You know what phrase drives me around the bend 2 times? It’s “Why not take the epidural? You don’t HAVE to be a hero!” Women are already pretty awesome by sheer virtue of the fact they can produce babies out of small places, never mind all the other magic involved. But this whole thing of discouraging heroism is whack. For one, it’s demeaning. In a way, there’s the element of, “Why on earth do you think you have something to prove by ‘going natural’? Do you think you’re better than other women or something?…don’t want you to put on airs, after all.”
When a woman works long and hard to achieve an unmedicated birth because that’s what she wants to do, there’s sometimes an attitude that she’s engaging in an act of extreme feminism, equivalent to being “macho”. There’s no talk of how healthy it is for her and her baby in most cases to go through a natural, drug/artificial hormone free birthing process, or encouragement for making this wholesome choice for herself and her baby’s optimal physical, emotional, psychological, and spiritual wellbeing. No, instead she’s criticized and judged as “crazy”, “foolish”, and perhaps even “dangerous”, as if these healthy choices are doing potential harm. Who makes these judgements? Not most midwives, doulas, and natural birth advocates, obviously, but friends, doctors, nurses, partners, and parents who simply don’t understand that the pain is not some risky, unpleasant by-product of labour.

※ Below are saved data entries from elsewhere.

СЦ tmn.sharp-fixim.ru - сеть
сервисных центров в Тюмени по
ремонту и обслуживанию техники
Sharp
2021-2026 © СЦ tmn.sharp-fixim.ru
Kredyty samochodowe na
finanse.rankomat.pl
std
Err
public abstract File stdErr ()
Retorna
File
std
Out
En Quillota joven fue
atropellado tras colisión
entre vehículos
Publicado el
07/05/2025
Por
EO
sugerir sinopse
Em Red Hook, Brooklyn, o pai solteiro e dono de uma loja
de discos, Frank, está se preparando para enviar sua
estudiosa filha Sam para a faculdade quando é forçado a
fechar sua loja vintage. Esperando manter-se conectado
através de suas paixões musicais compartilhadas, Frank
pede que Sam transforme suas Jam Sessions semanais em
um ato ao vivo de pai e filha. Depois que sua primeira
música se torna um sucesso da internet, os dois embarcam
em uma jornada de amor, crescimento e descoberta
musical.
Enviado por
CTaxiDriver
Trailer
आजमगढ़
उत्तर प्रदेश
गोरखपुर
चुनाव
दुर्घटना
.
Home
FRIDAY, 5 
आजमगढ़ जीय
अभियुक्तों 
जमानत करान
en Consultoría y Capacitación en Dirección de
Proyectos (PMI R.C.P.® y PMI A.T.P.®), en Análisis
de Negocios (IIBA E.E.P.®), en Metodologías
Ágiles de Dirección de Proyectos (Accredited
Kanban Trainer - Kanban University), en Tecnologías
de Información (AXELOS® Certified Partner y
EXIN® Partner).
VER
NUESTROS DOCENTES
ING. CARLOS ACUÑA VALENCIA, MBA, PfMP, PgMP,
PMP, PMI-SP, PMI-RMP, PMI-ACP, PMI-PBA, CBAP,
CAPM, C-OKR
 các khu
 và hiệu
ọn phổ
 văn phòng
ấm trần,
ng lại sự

“You don’t have to be a hero” also belittles those women who most certainly ARE heroes…those ladies who really wanted to have an intervention-minimal birth, worked for days to achieve it, pulling out all stops and digging into all resources, only to end up with birth outcomes that were completely opposite of what they had hoped and dreamed for themselves and their babies. Do they not GET to be heroes because they had pain medication or surgery not because of personal preference but because of necessity? Do NOT tell me these are not heroic women, and don’t tell me (or them, please) that their grief over their birth experience is unwarranted because they have a healthy, live baby.
So if you ever have the urge to utter this little phrase “you don’t have to be a hero” to a woman in your presence who is powerfully expressing her labour pain, bite your tongue. Right off, if you have to. “Hero” does not mean “martyr”, which is actually what I think people are inferring when they tell her not to be one. A “hero(ine)” is a being of prowess and beneficence, This is fitting for a labouring woman. A “martyr” is a person who is willing to suffer death rather than renounce her cause. So far, I’ve never seen a woman take her desire for natural birth to that extreme, and doubt I ever will.

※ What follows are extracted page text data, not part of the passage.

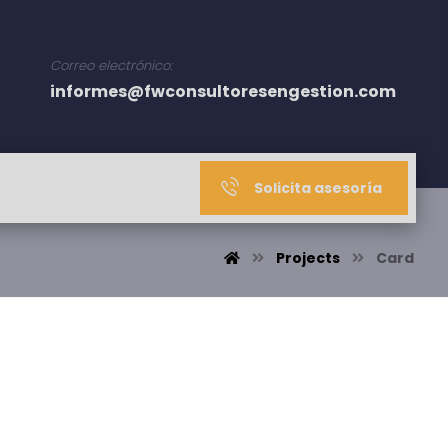
Correo electrónico:
informes@fwconsultoresengestion.com
Solicita asesoría
Projects
Card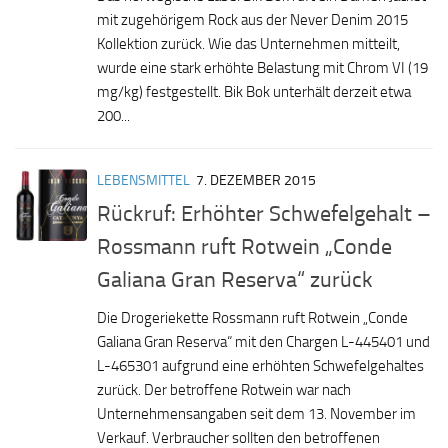
mit zugehörigem Rock aus der Never Denim 2015
Kollektion zurück. Wie das Unternehmen mitteilt,
wurde eine stark erhöhte Belastung mit Chrom VI (19
mg/kg) festgestellt. Bik Bok unterhält derzeit etwa
200...
LEBENSMITTEL
7. DEZEMBER 2015
Rückruf: Erhöhter Schwefelgehalt –
Rossmann ruft Rotwein „Conde
Galiana Gran Reserva“ zurück
Die Drogeriekette Rossmann ruft Rotwein „Conde
Galiana Gran Reserva“ mit den Chargen L-445401 und
L-465301 aufgrund eine erhöhten Schwefelgehaltes
zurück. Der betroffene Rotwein war nach
Unternehmensangaben seit dem 13. November im
Verkauf. Verbraucher sollten den betroffenen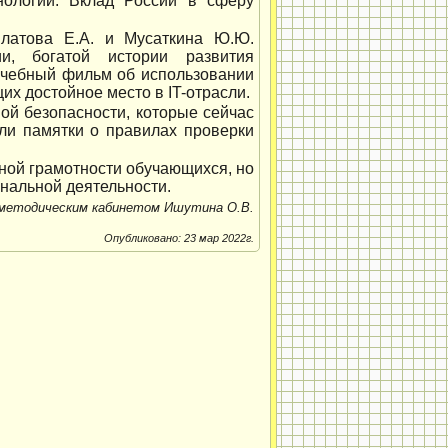
ологии. Вклад России в сферу
латова Е.А. и Мусаткина Ю.Ю.
и, богатой истории развития
учебный фильм об использовании
х достойное место в IT-отрасли.
й безопасности, которые сейчас
ли памятки о правилах проверки
ной грамотности обучающихся, но
нальной деятельности.
 методическим кабинетом Ишутина О.В.
Опубликовано: 23 мар 2022г.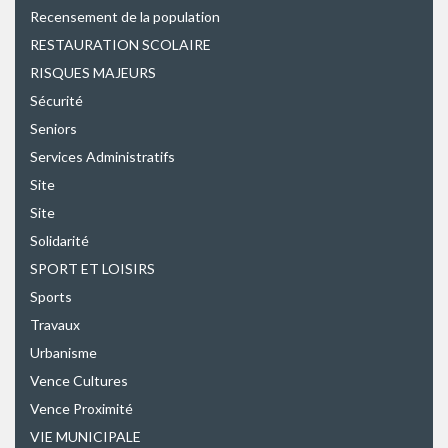
Recensement de la population
RESTAURATION SCOLAIRE
RISQUES MAJEURS
Sécurité
Seniors
Services Administratifs
Site
Site
Solidarité
SPORT ET LOISIRS
Sports
Travaux
Urbanisme
Vence Cultures
Vence Proximité
VIE MUNICIPALE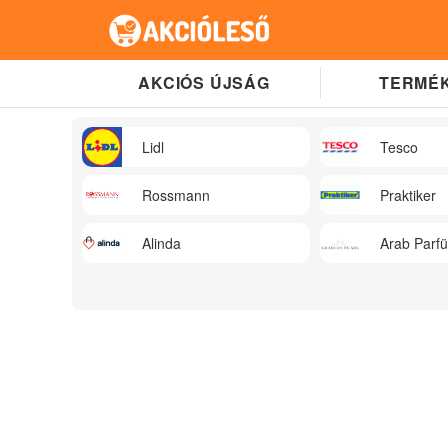
AKCIÓS ÚJSÁG
TERMÉK
Lidl
Tesco
Rossmann
Praktiker
Alinda
Arab Parf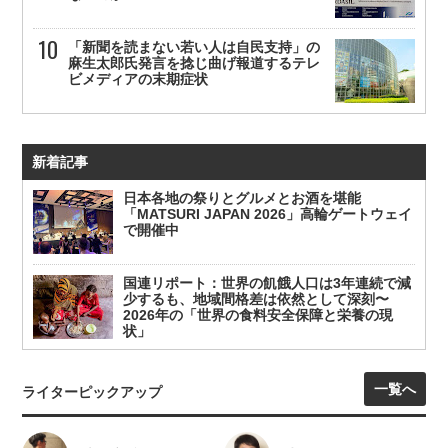
「新聞を読まない若い人は自民支持」の
麻生太郎氏発言を捻じ曲げ報道するテレ
ビメディアの末期症状
新着記事
日本各地の祭りとグルメとお酒を堪能
「MATSURI JAPAN 2026」高輪ゲートウェイ
で開催中
国連リポート：世界の飢餓人口は3年連続で減
少するも、地域間格差は依然として深刻〜
2026年の「世界の食料安全保障と栄養の現
状」
一覧へ
ライターピックアップ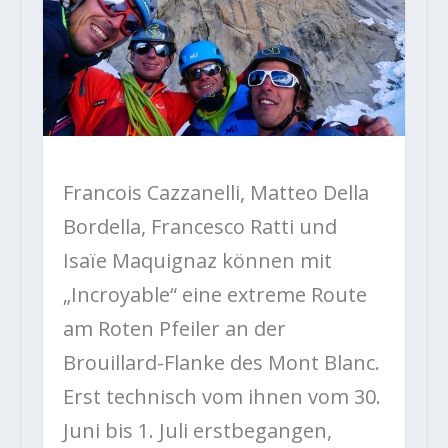
Francois Cazzanelli, Matteo Della
Bordella, Francesco Ratti und
Isaïe Maquignaz können mit
„Incroyable“ eine extreme Route
am Roten Pfeiler an der
Brouillard-Flanke des Mont Blanc.
Erst technisch vom ihnen vom 30.
Juni bis 1. Juli erstbegangen,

And what, by the way, is WRONG with being a hero? If you had the opportunity to be one for your child, wouldn’t you? If being a hero means trying to do the very best for me and my baby by refusing unnecessary medications and procedures and yelling the house down if I must in order to cope, then slap a cape on me and call me Wonder Woman.
You've hit that one right on the nail…thank you!
Very tue. That very phrase was said to me like a dozen times at the Vic. I felt the whole labour was nurses and doctors waiting for me to fail in my wish for a natural birth. When I finally got an epidural after a full day of pitocin, I felt humiliated as if this 'failure' gave the staff who didn't believe in me a kick of joy. I truly hated my hospital experience-thank goodness for my doula who kept me going for so long on no food or sleep!
So sorry you had such a bad experience ;(. That breaks my heart. I'm so glad you had support through what sounds like a brutal induction. I know it can seem like they want you to fail. I think it's more they just have certain expectations, and have a sales pitch. I have also seen spectacular compassion and patience at the Vic. It's hard not to be able to control your own birthing environment,and have to rely on the luck of the draw.
This rings so true to me, I have heard so many people associate "drug-free birth" with trying to "prove" something, and this makes me so sad. What a great post, thanks for your thoughts!!
When a woman strongly desiring unmedicated REALLY needs pain relief, the level of pain tends to override ideals. No level of support will stop her from ringing that call bell once the pain becomes truly unmanageable for whatever reason. She will eventually come to the decision of what she needs on her own. We can trust that. So if she's not asking for drugs, it means she has resources. it's not our job to assume her needs. And when she does demand relief, we support her wholeheartedly in that decision, embracing it as an empowering, healing choice, holding the space for it to provide healing to a challenging labour. Thanks for your comments!
I love how "they" automatically assume that "we" have something to prove….. really? to whom? our husbands/partners? the doctor? hmmmmmmm how about we do it for our babies? anyone think of that? I mean hey! Listen I'm not a masochist – if there was drug out there that would make transition a bit more bearable, without deadening the sensations entirely so that I loose touch with my body's signals, and with no effect on my baby or my well being…. hell yea, I'd probably take advantage of it! But there isn't. Therefore I will labour au natural…because my baby deserves it.